Kamto menghampiri satu lapak buku yang sudah beberapa kali didatanginya sebelumnya, ia pernah membeli buku Pramoedya Ananta Toer disitu, judulnya “Boemi Manoesia” kalau tidak salah. “Bang ada punya DBR-nya (Dibawah Bendera Revolusi) Soekarno?” tukas Kamto membuka bicara. Pria paruh baya yang ada di toko itu berpikir sejenak, seolah mengingat, “Wah kemarin itu aku sempat punya, tapi udah laku-lah dek. Kalau tidak salah yang beli anak ITB” sahut si penjual buku. “Buku lawas itu, susah sekali nyari’nya. Kalaupun ada harganya tinggi, pembelinya biasanya mau menjadikan koleksi itu buku!” si penjual melanjutkan lagi. Sambil memantau buku-buku yang ada di rak lapak itu Kamto berfikir sejenak tentang alternatif buku lain yang ingin dibelinya, tapi hati Kamto terlalu teguh ingin mengetahui buku yang sedang dicarinya itu. “Aku harus mendapatkannya!” imbuh Kamto dalam hati.
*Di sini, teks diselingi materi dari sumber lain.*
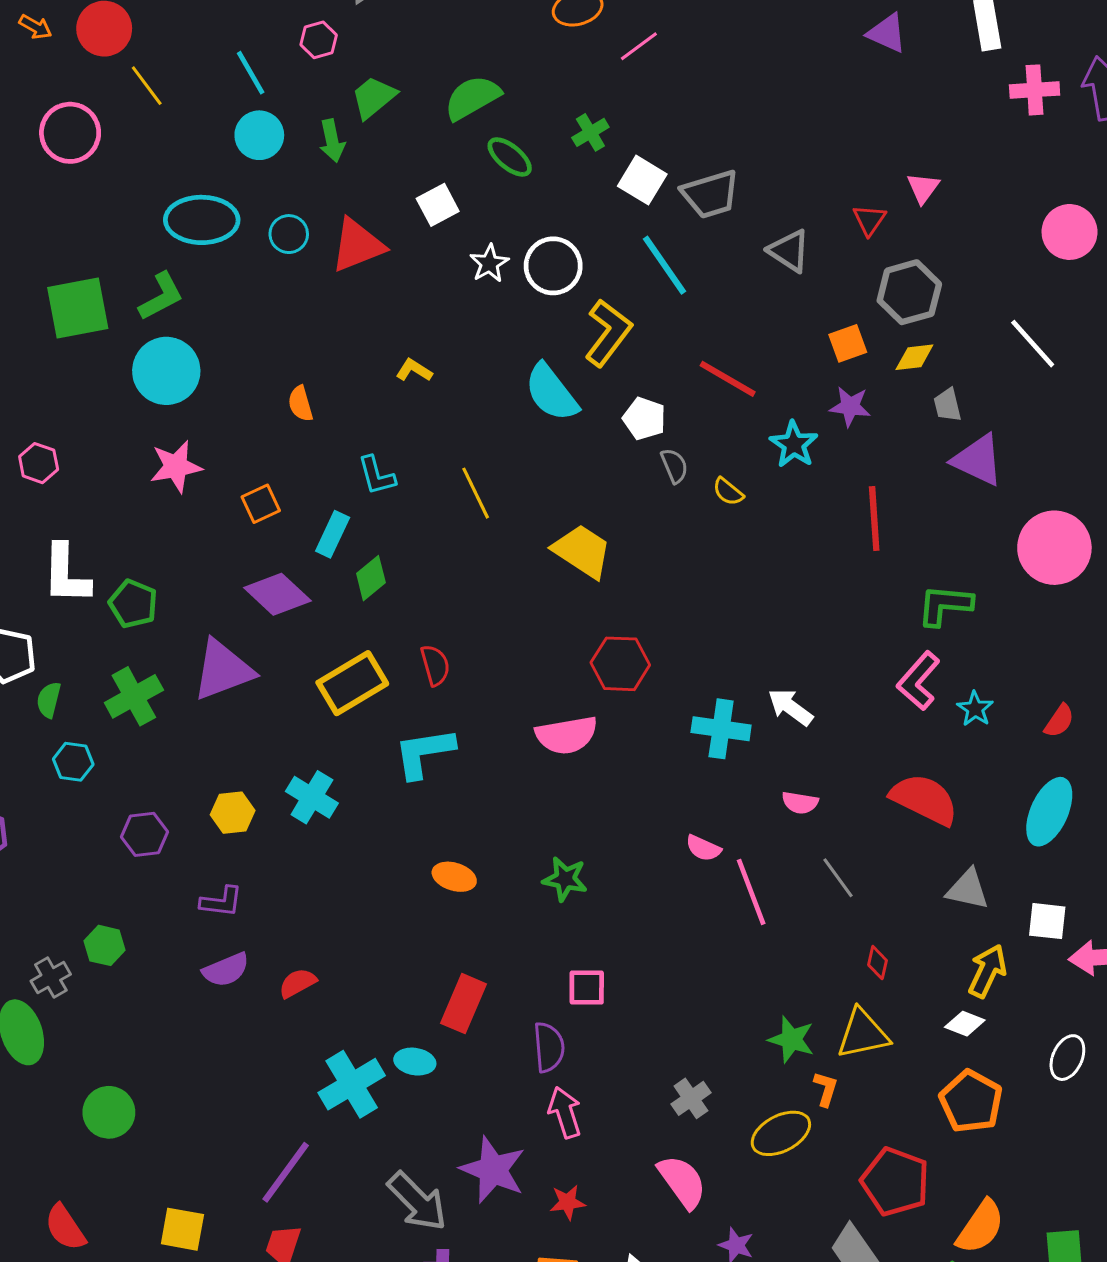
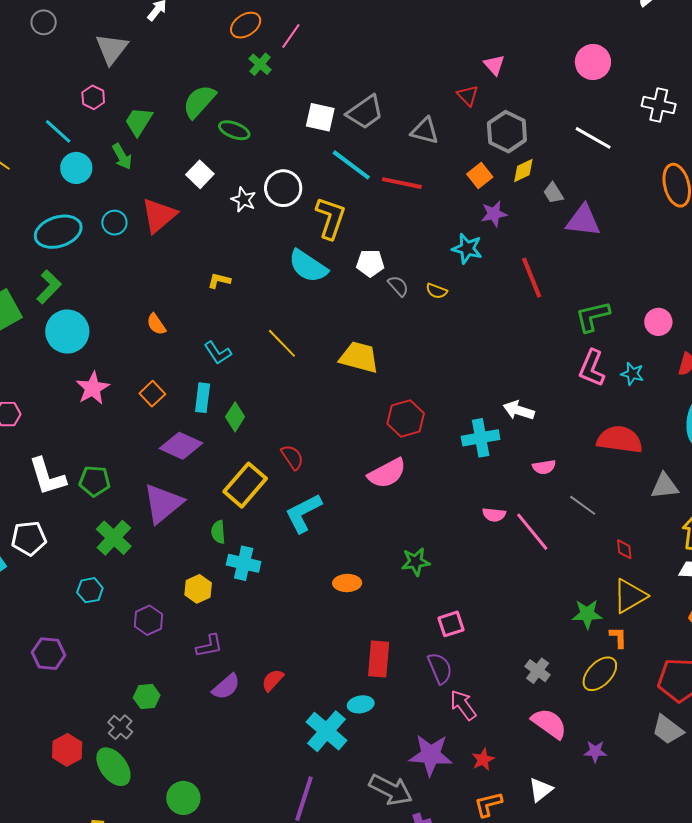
green cross: (590, 132) -> (260, 64), moved
red line: (728, 379) -> (402, 183), moved
pink circle: (1054, 548) -> (658, 322), moved, size x0.6
green semicircle: (49, 700) -> (218, 532), moved

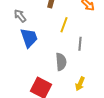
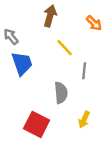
yellow line: (64, 25) -> (65, 48), turned -63

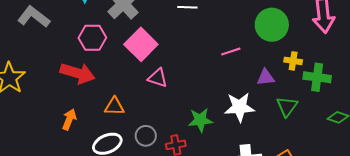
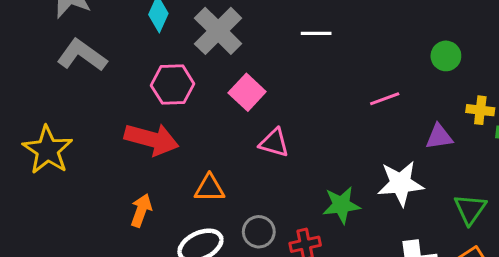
green circle: (272, 25) -> (446, 56), size x0.6
pink square: (141, 44) -> (247, 92), size x0.7
green triangle: (287, 106) -> (470, 209), moved

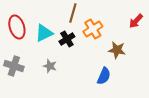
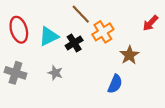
brown line: (73, 13) -> (81, 14), turned -60
brown star: (117, 50) -> (129, 55), turned 30

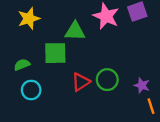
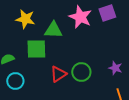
yellow star: (29, 18) -> (25, 19), moved, turned 30
purple star: (142, 85) -> (115, 68), moved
Kembali disusurinya lorong-lorong yang ada di tempat itu berharap mendapatkan suatu keberuntungan tentang buku tersebut, tidak jarang ia berhenti di beberapa lapak untuk sekedar bertanya kepada penjualnya. Namun memang buku itu bukanlah sebuah buku gampangan seperti “Pengantar Ilmu Politik”-nya Miriam Budiarjo atau “Etika”nya K.Berstein yang memang persediaannya bejibun disana. Dengan peluh yang semakin menetes, tanpa ada seorang temanpun yang dapat diajak berbicara, Kamto kembali melangkah ke arah paling ujung barisan lapak yang ada di Titi Gantung itu.
Kamto berhenti di depan sebuah warung makan yang ada di dalam areal penjualan Buku-buku disana, ia tidak memesan makanan, ia hanya memesan segelas teh manis dingin dengan bongkah es yang dimintanya berukuran besar. Dikeluarkannya sebatang rokok dari dalam kantung kecil di tas sandangnya bersama dengan sebuah pemantik berwarna merah, ia duduk sebentar disana, dihisapnya sebatang rokok itu sambil menyeruput dengan agak cepat teh di depan tempat duduknya. Sekitar sepuluh menit ia disana berlindung dibawah tenda kedai dari sinar matahari yang hari itu cukup terik, diakhirinya rokoknya dengan sebuah tarikan panjang dilanjutkan dengan tegukan terakhir dari gelas teh manisnya. Dikeluarkannya lembar lima ribu rupiah, sembari berdiri bertanya ia “berapa bu?”, “dua ribu lima ratus” jawabnya, lantas meraih lembaran uang dari tangan Kamto. Setelah mengantongi lembaran uang kembalian minumannya, kembali Kamto melangkah di kedai-kedai penjual buku yang banyak itu, seperti tadi, sendiri.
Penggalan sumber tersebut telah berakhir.